- **Stored data**
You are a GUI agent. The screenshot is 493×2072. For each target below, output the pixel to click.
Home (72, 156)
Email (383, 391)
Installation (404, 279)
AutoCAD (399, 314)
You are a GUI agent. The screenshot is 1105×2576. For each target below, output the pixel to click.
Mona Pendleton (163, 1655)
...
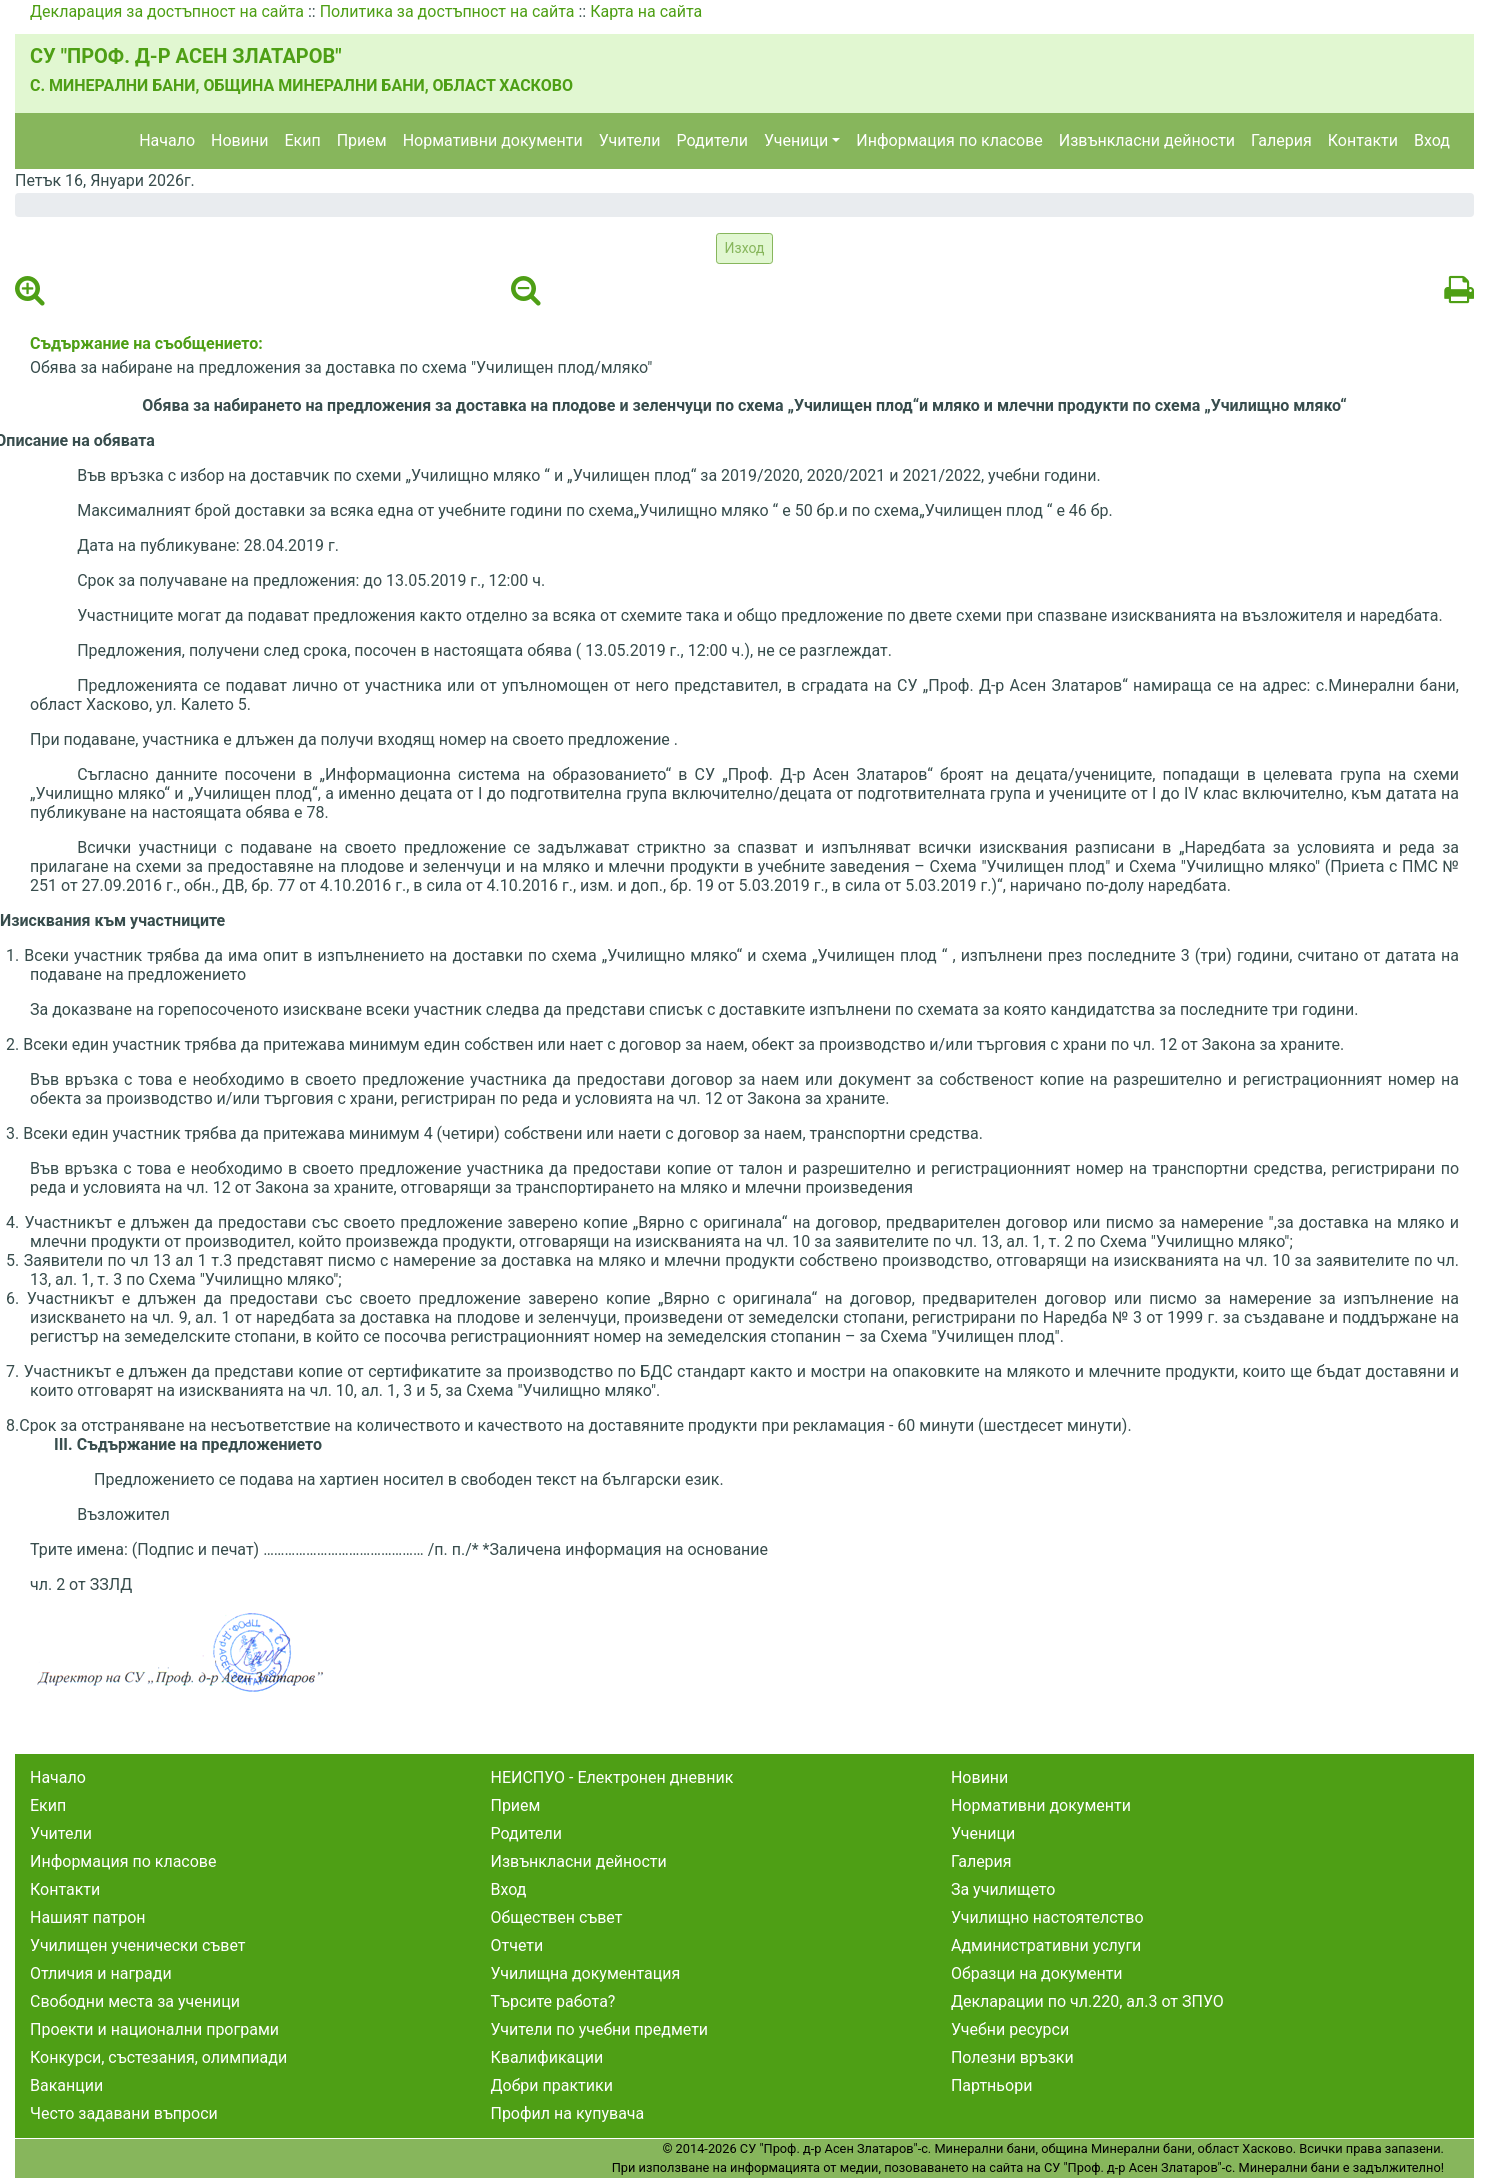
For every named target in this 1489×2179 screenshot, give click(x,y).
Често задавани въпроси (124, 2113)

- **The task**
Go back to the listing above. Copy word for word the lines from the one with "AutoCAD (399, 314)" through the one with "Mona Pendleton (163, 1655)", and nothing more.

- **Written answer**
AutoCAD (399, 314)
You are a GUI agent. The screenshot is 1105×2576. For each target below, output the pixel to click.
Mona Pendleton (163, 1655)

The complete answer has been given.